> **The problem**
For each line of the data below, copy it if it holds the word "Rallying".

> **Data to use**
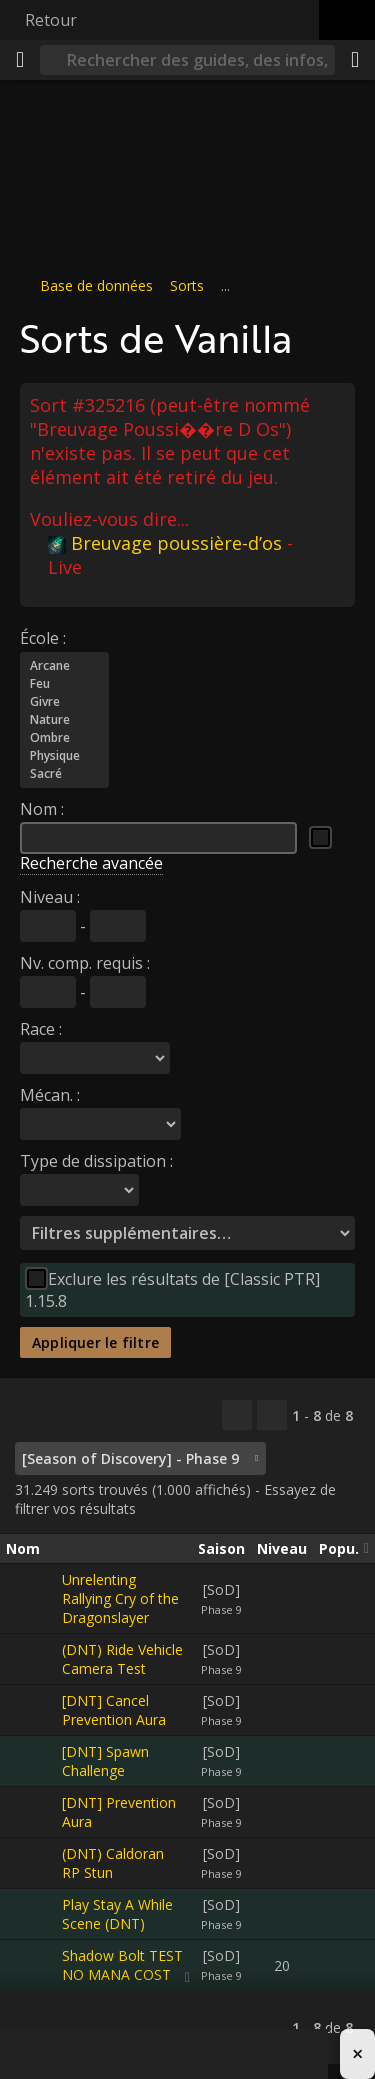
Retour (51, 20)
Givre (64, 701)
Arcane (64, 665)
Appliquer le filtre (95, 1341)
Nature (64, 719)
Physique (64, 755)
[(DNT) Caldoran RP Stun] (34, 1863)
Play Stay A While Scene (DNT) (117, 1914)
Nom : (42, 808)
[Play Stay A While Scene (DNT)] (34, 1914)
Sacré (64, 773)
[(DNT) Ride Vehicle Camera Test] (34, 1659)
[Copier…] (237, 1415)
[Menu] (20, 60)
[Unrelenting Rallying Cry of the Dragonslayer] (34, 1599)
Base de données (96, 285)
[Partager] (355, 60)
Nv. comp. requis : (85, 962)
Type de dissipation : (96, 1160)
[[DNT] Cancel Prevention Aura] (34, 1710)
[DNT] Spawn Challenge (105, 1761)
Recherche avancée (91, 862)
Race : (41, 1028)
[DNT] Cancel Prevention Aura (114, 1710)
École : (43, 637)
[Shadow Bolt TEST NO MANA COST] (34, 1965)
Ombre (64, 737)
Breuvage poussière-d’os (165, 542)
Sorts (187, 285)
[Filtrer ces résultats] (272, 1415)
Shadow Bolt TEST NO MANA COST (122, 1965)
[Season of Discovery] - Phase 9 (130, 1458)
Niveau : (50, 896)
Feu (64, 683)
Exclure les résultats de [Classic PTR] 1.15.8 (172, 1289)
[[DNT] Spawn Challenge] (34, 1761)
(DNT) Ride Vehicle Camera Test (122, 1659)
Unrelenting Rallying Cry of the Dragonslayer (120, 1598)
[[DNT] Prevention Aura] (34, 1812)
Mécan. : (50, 1094)
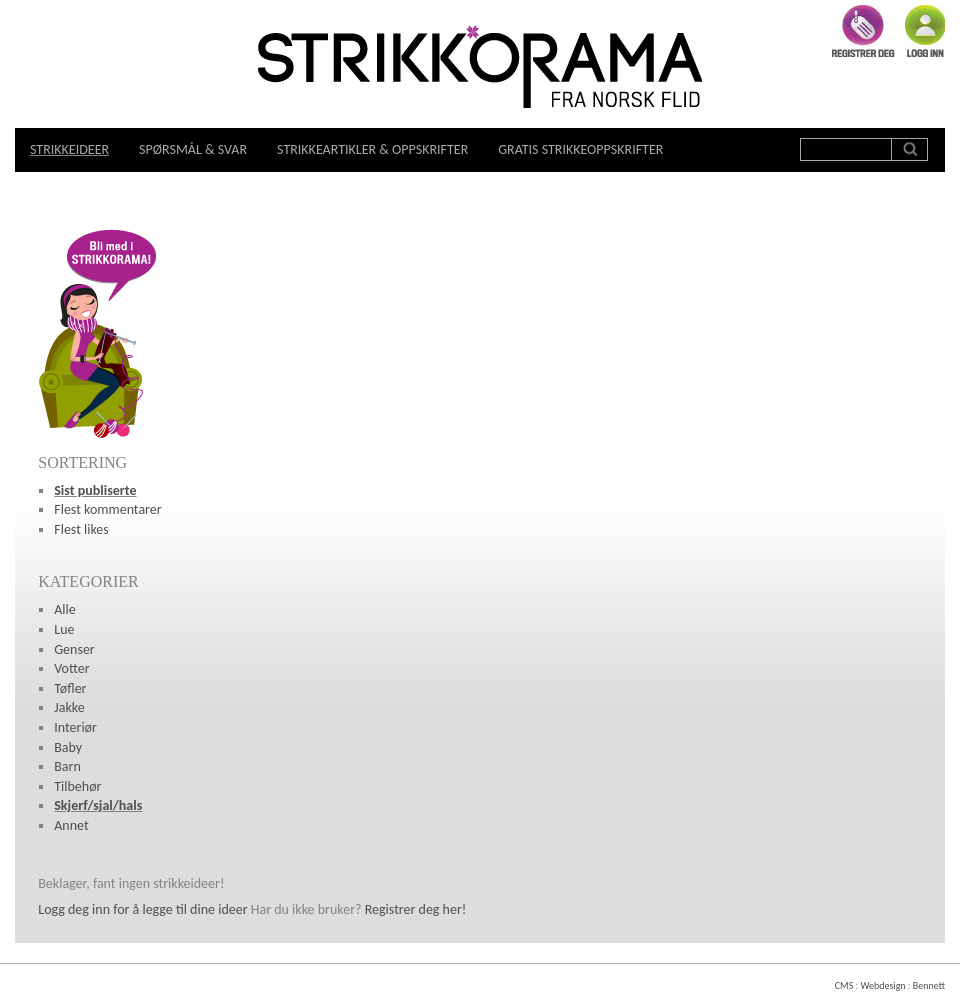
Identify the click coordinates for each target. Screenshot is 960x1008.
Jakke (69, 707)
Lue (64, 629)
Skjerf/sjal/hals (98, 805)
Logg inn (925, 31)
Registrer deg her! (416, 909)
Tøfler (70, 688)
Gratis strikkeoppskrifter (580, 149)
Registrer (863, 31)
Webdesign (882, 985)
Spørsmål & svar (193, 149)
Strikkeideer (69, 149)
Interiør (75, 727)
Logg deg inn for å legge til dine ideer (142, 909)
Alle (65, 609)
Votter (71, 668)
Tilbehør (77, 786)
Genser (74, 649)
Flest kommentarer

> **Your solution**
[Unrelenting Rallying Cry of the Dragonslayer] (34, 1599)
Unrelenting Rallying Cry of the Dragonslayer (120, 1598)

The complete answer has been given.